What we built, how it works, and what we're inviting people into.
What this session is
An intimate, invitation-only session hosted by SORRYWECAN — built for strategic partners and select Mind Shift alumni who are ready to move from curiosity to application. Two hours of practical intelligence: the latest AI models and tools, how we use them daily, what they actually cost, and how to wire them into your business or creative process. No theory. No filler. Just what works.
Free for invitees~2 hoursCurated, closedPractical-firstMind Shift alumni + partners
What we built these past days
🧠 Autonomous AI Agent Stack
A self-running intelligence system — The Master — that wakes up every morning, reads the internet, filters what matters, and delivers a curated brief to Telegram before 8 AM. No manual steps. Fully automated.
⚙️ Agent Harness
Every script runs inside a fault-tolerant wrapper: 3 retries on failure, timeout protection, Telegram alerts if something breaks, and a cost tracker that logs every token spent. Weekly spend report delivered every Monday at 10 AM.
RSS curation with content-hash dedup (never shows the same article twice) → Telegram
🔍
Midday + Evening Signal Scans
X/Twitter + signal pipeline → only fires if 4+ strong signals detected
🌐 research-hub.xyz
Live research site with 19+ blog posts, an auto-updating /intelligence section (Slovak), and a /radar page. Deployed on Vercel, content pushed from the agent automatically.
Model stack (live and authenticated)
Claude Sonnet 4.6
Primary — orchestration, briefs, writing
Claude Haiku 4.5
Worker — fast scripts, data pipelines
Gemini 2.0 Flash
Fallback — speed, multimodal
DeepSeek V3
Fallback — cost-efficient reasoning
DeepSeek R1
Deep research — long-form analysis
Claude Sonnet (OpenRouter)
Redundancy fallback
Session curriculum (draft)
01 — The landscape right now (15 min)
What models exist, what they're actually good at, and what the real cost of using them is.
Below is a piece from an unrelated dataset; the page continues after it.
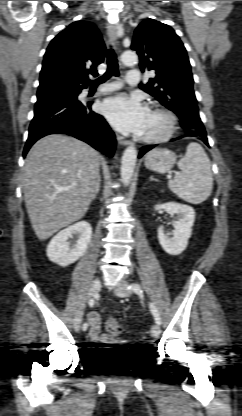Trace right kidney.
<instances>
[{"mask_svg": "<svg viewBox=\"0 0 242 416\" xmlns=\"http://www.w3.org/2000/svg\"><path fill=\"white\" fill-rule=\"evenodd\" d=\"M73 235L78 237L76 244L68 241ZM92 228L86 221L75 223L53 237L47 247V257L50 261L68 266L77 261L86 252L91 241Z\"/></svg>", "mask_w": 242, "mask_h": 416, "instance_id": "right-kidney-1", "label": "right kidney"}]
</instances>
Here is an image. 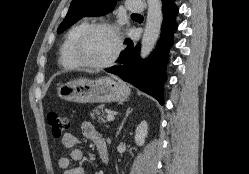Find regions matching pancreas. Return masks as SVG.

Claude vs Gemini vs DeepSeek — practical comparison, not hype.
02 — How we use it daily (30 min)
Live walkthrough: morning brief, signal scanning, automated research. What's running, how it's built, what it saves us in hours per week.
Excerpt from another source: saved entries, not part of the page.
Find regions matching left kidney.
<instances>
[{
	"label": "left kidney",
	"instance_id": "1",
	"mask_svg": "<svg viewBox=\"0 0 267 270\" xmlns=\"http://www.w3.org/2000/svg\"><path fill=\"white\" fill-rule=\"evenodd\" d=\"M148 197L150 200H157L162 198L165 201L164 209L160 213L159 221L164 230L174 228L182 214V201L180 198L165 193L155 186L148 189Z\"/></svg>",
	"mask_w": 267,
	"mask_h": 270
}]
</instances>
03 — Apply it to your business (45 min)
Workshop format. Participants map their own workflows. Where does AI replace a recurring task? Where does it assist? Where does it still fail? Honest answers.
04 — Setup & tools (20 min)
What to actually install. What APIs are worth paying for. How to start without being a developer. The minimum viable AI stack for a small team or solo operator.
05 — Open Q&A (10 min)
Specific questions, edge cases, and what's coming next.
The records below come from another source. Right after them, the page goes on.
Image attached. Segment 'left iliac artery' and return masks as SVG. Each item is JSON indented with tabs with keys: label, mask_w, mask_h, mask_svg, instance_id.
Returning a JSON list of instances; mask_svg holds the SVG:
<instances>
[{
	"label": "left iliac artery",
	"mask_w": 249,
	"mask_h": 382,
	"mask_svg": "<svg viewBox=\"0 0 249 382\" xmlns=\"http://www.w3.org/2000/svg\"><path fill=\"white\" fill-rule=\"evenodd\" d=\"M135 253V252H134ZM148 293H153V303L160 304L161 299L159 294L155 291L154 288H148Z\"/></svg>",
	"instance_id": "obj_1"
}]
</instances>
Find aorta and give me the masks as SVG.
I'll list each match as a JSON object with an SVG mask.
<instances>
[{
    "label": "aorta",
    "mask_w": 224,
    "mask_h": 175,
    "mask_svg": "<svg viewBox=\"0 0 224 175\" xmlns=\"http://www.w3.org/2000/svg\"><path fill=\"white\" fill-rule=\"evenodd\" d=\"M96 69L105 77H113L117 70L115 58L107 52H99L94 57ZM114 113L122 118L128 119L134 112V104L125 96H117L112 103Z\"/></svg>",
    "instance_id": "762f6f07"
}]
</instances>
How The Master works (for internal context)
🔄 Memory system
Daily logs in memory/YYYY-MM-DD.md capture what happened each day. Long-term curated memory lives in MEMORY.md — distilled every few days, like a human reviewing their journal. The agent updates its own memory without being asked.
🎯 Smart routing
Tasks are classified and routed to the right model automatically — cheap Haiku for scripts and data, Sonnet for synthesis and writing, R1 for deep research. Cost-aware by design.
🛡️ Resilience
3 retries on every failure. Timeout protection per job. If something breaks 3 times in a row, it logs the rule to AGENTS.md so the system learns and doesn't repeat the mistake.